■ **ABOUT THIS EXERCISE**:
Transcribe the records exactly. Pictures do not belong in the transcription.

(Saved data entries)
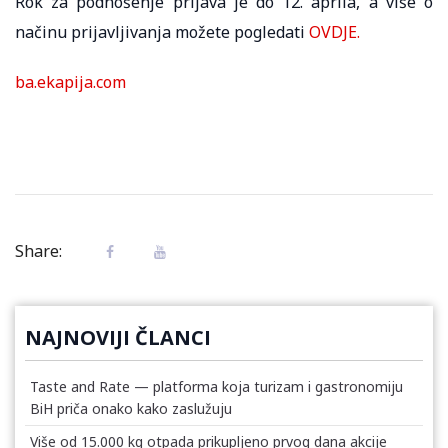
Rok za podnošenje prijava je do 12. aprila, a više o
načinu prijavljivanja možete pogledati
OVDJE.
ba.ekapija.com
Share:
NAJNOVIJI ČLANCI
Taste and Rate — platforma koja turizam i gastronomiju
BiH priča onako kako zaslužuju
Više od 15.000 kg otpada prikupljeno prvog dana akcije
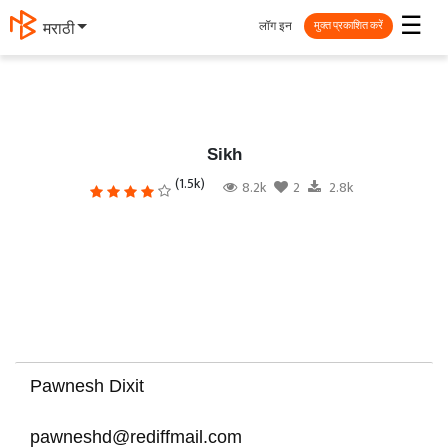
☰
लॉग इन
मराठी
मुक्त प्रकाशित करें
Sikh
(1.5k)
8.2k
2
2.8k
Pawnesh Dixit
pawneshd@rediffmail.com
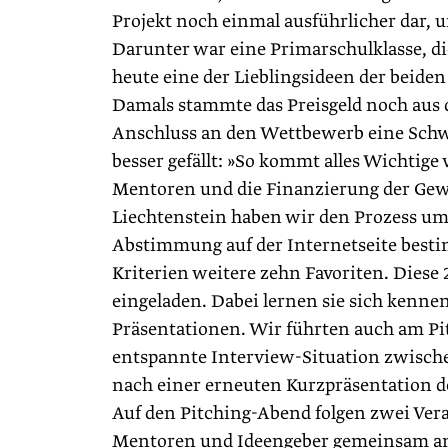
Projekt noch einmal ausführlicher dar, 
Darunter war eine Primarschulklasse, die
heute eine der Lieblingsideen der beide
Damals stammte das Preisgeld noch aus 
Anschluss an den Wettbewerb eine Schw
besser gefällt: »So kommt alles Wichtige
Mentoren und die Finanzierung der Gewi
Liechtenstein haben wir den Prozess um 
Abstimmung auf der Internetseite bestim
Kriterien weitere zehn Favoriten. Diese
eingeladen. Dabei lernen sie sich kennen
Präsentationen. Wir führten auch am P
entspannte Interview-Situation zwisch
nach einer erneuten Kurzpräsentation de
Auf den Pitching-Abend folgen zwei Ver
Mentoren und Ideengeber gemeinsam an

■ **ANSWER AREA**:
Rok za podnošenje prijava je do 12. aprila, a više o
načinu prijavljivanja možete pogledati
OVDJE.
ba.ekapija.com
Share:
NAJNOVIJI ČLANCI
Taste and Rate — platforma koja turizam i gastronomiju
BiH priča onako kako zaslužuju
Više od 15.000 kg otpada prikupljeno prvog dana akcije
☰
लॉग इन
मराठी
मुक्त प्रकाशित करें
Sikh
(1.5k)
8.2k
2
2.8k
Pawnesh Dixit
pawneshd@rediffmail.com
Projekt noch einmal ausführlicher dar, 
Darunter war eine Primarschulklasse, die
heute eine der Lieblingsideen der beide
Damals stammte das Preisgeld noch aus 
Anschluss an den Wettbewerb eine Schw
besser gefällt: »So kommt alles Wichtige
Mentoren und die Finanzierung der Gewi
Liechtenstein haben wir den Prozess um 
Abstimmung auf der Internetseite bestim
Kriterien weitere zehn Favoriten. Diese
eingeladen. Dabei lernen sie sich kennen
Präsentationen. Wir führten auch am P
entspannte Interview-Situation zwisch
nach einer erneuten Kurzpräsentation de
Auf den Pitching-Abend folgen zwei Ver
Mentoren und Ideengeber gemeinsam an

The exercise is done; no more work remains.